The answer is a stretch of the material below, returned exactly: the line containing "schedule of", the line containing "Laguna Beach Resort 2 Jomtien Accommodation", and all lines between.

RECORDED DATA —
┌────────

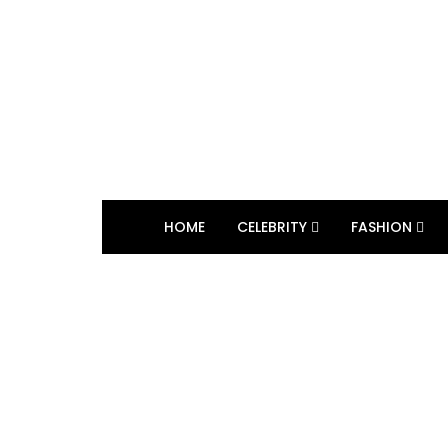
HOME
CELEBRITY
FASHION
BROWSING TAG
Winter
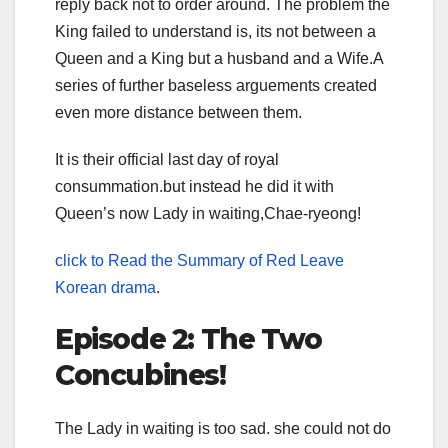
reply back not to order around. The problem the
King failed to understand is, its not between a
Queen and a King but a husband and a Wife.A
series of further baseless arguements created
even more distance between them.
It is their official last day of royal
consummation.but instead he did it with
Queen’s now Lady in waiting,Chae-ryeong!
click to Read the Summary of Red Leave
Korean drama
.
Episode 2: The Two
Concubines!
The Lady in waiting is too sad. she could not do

└────────
┌────────

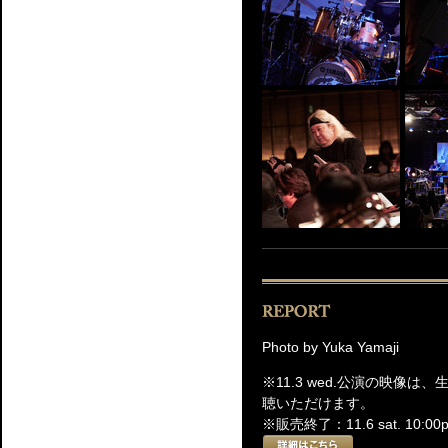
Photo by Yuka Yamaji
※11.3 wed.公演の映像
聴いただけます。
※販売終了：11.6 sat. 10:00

└────────
┌────────

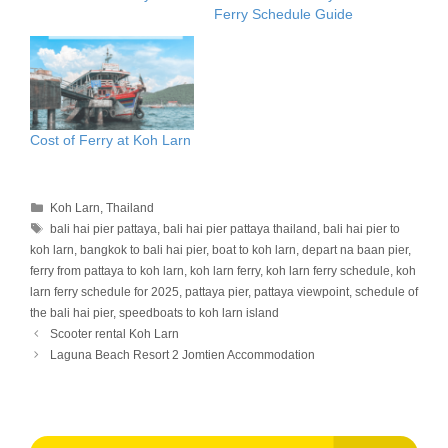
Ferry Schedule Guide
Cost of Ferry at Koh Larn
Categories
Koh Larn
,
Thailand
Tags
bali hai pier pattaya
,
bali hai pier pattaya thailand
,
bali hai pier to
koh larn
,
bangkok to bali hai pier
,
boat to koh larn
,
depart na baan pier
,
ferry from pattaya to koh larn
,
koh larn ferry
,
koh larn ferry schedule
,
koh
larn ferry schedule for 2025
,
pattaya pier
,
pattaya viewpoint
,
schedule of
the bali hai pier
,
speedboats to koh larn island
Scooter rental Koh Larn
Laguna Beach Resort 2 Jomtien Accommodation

└────────

OUTPUT FOR THIS TASK —
schedule of
the bali hai pier
,
speedboats to koh larn island
Scooter rental Koh Larn
Laguna Beach Resort 2 Jomtien Accommodation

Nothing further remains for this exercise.